▶ YOUR ASSIGNMENT: One number is the whole answer: the tally of lines in the records below that contain "with".

▶ RECORDS FOR PROCESSING:
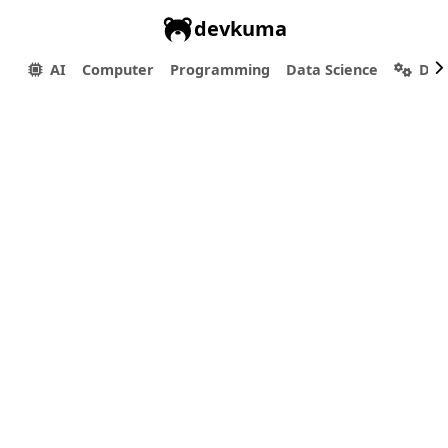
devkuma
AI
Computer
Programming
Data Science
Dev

* * *

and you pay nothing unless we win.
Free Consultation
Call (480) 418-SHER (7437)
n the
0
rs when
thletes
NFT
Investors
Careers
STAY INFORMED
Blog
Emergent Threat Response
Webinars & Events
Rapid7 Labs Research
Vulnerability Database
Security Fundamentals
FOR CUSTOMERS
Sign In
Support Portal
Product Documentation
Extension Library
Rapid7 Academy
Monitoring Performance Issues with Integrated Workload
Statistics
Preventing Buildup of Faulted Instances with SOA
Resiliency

▶ COMPLETED TASK: 2